We hear this text not only in a time of conflict and war but in a new season at the beginning of a new church year: Advent, the time of waiting, and so much more. Again, Brueggemann: “Advent is an abrupt disruption in our ‘ordinary time’…an utterly new year, new time, new life.” While the world around us wraps up another year hoping for increased consumer spending and waiting for final reports on this year’s profits, the church has already stepped into a new time, to begin a season of hoping and waiting for something of much greater significance than profits or spending: “Advent invites us to awaken from our numbed endurance and our domesticated expectations,” Brueggemann writes, “to consider our life afresh in light of new gifts that God is about to give” (Texts for Preaching Year A). At the beginning of a new church year, we dare to hope for something much better than the news may report. We begin a new time remembering who is really in charge of everything, and setting our hearts on being part of this One’s plan. As beautiful as these verses are, they paint a very clear picture: God is the One who brings this dream to reality, but there’s work for us to do, too, in re-shaping the instruments of war, violence, and destruction into instruments of peace and provision for all.
So, there are words of comfort and promise about what God is going to do, but between the lines, there’s a call as well for us to participate in bringing the dream to reality. We suspect that Dr. King expected us not just to sit around waiting for the great day of peace and justice but to work as we wait. Isaiah too wants us to loosen the grip on our swords and the instruments of war and to take up the things of peace, to “walk in the light of the Lord.” It sounds really, really nice, but Brueggemann says there is, of course, a catch: “God wills for the world…a center of justice and righteousness that will get our minds off our petty agenda and our penchant to protect our little investments. I find that vision overwhelming – and not very welcome, because the things I value most I am reluctant to lose or risk, and even more reluctant to share” (Peace). The things of war between nations are also things that we struggle with as individuals, in our own personal lives. What are the “little investments” we protect?

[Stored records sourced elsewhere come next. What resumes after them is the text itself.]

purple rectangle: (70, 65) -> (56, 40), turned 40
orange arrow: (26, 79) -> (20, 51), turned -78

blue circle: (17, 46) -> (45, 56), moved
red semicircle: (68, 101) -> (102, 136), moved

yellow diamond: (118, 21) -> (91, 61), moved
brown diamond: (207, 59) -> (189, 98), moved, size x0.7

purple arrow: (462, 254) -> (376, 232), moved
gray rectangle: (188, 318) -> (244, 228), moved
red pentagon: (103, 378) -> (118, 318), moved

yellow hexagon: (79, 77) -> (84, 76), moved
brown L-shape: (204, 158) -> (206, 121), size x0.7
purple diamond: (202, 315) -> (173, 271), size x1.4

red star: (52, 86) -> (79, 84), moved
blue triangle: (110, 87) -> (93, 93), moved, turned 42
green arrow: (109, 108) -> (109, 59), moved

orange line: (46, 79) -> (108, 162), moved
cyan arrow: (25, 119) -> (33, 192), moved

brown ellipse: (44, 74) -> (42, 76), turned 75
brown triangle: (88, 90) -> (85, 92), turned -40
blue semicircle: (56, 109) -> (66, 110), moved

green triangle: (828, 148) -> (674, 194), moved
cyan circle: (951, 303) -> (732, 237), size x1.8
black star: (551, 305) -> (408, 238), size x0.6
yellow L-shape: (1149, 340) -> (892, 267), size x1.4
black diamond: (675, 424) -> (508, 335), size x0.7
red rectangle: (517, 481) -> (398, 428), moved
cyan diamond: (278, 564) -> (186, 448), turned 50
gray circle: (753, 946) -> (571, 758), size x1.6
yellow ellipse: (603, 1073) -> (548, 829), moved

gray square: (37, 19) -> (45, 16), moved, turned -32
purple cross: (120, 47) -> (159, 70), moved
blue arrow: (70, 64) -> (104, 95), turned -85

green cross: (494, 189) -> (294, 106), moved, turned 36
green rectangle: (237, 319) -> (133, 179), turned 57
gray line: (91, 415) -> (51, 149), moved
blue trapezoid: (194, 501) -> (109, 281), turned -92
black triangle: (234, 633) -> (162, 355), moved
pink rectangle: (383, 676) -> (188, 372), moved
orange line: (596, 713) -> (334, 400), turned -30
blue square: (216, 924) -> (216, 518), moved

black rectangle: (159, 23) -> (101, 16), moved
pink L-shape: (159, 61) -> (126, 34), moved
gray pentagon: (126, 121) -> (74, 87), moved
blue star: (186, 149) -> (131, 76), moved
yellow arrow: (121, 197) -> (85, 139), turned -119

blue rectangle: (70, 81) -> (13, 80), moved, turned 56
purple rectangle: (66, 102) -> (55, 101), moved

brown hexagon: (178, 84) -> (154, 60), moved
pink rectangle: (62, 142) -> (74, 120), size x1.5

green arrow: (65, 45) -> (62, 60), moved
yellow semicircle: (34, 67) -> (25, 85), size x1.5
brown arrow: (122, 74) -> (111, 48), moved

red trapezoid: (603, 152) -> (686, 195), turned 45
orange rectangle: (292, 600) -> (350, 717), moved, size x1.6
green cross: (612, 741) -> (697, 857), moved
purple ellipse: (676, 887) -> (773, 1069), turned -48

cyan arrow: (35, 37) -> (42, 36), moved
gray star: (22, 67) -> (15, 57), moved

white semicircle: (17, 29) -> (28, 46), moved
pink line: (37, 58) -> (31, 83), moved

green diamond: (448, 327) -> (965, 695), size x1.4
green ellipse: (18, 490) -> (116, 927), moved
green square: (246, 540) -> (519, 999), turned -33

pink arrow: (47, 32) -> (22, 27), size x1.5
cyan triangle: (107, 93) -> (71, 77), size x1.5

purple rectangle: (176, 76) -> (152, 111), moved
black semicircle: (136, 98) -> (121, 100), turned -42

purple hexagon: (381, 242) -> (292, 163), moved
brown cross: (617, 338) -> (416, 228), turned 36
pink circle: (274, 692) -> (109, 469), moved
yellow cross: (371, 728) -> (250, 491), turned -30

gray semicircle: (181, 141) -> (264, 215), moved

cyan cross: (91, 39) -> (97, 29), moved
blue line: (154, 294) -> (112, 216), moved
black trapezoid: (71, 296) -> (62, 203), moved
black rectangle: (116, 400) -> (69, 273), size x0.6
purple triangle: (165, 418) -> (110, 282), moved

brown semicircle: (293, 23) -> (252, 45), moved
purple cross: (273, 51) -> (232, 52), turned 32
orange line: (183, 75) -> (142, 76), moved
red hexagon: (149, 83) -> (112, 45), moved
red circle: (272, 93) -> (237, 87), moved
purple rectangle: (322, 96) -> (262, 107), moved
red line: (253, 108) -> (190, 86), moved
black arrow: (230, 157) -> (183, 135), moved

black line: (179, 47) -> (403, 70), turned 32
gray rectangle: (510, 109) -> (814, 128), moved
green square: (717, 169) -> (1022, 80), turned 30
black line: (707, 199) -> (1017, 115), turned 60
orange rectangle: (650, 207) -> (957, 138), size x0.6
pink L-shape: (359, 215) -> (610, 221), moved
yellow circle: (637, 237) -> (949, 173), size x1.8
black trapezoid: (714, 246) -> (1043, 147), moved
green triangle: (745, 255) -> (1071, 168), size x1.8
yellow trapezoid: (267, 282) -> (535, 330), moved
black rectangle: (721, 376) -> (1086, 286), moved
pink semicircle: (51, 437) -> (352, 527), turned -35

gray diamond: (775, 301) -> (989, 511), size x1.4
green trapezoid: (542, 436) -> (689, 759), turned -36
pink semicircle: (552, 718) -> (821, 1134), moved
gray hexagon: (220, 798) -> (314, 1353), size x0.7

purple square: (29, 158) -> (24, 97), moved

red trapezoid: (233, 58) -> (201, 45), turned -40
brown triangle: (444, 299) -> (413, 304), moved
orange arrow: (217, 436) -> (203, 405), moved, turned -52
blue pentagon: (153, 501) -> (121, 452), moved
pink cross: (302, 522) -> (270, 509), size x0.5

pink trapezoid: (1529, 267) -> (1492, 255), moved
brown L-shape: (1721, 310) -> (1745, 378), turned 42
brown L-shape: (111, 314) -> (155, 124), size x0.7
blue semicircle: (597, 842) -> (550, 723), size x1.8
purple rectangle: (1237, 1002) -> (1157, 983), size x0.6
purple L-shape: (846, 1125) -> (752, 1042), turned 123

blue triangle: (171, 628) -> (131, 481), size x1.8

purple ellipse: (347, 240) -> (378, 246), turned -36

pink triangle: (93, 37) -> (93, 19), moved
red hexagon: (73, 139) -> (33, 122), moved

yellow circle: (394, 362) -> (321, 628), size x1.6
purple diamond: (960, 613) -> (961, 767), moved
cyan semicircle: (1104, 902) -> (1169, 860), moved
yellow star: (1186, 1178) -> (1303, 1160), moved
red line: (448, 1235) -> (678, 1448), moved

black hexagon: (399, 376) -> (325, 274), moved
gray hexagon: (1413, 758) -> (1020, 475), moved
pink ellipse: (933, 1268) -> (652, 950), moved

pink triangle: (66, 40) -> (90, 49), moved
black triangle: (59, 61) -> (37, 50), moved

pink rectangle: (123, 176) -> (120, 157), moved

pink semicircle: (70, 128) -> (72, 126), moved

We might claim that the nations, alas, can’t beat their swords and spears into the things of peace just yet, much as they might want to, because there are still so many situations in which those weapons are needed. Isn’t that how we “keep” a kind of peace, at least, until a better one is possible? But Isaiah promises a day when God’s ways will fully shape how we live, not just some of us, but every single person – “all the nations…many peoples” streaming toward the bright light of peace, and enough, for all. It may not look like that right now, but Advent is about taking the long view of things. And, in the meantime, James Limburg reminds us that God invites, or better, calls us not just to imagine and dream but to make peacemaking a priority in our everyday lives (The Lectionary Commentary: The Old Testament and Acts). Many people may doubt that seeking peace through justice will prove effective in turning back the dogs of war, but, as Mary Hinkle Shore claims, “even skeptics have to admit that justice, safety, and widespread prosperity have a better chance of resulting in peace than injustice, danger, and disparity of wealth” (New Proclamation Year A 2007-2008). In his November 1, 2010 column in the New York Times, “Fast Track to Inequality,” Bob Herbert wrote movingly – and disturbingly – of the dramatically growing disparity of wealth in the United States in the past few years, even during this economic recovery of sorts. Three years later, the middle class continues to erode and disproportionate wealth continues to move upward to a small segment at the top of the economic ladder. We can’t bear to imagine what happens to those at the bottom. (See Reinventing the Dwindling Middle Class) Perhaps these post-modern texts could be read alongside the ancient one, in order to hear the challenge of the prophet and the call of God to respond.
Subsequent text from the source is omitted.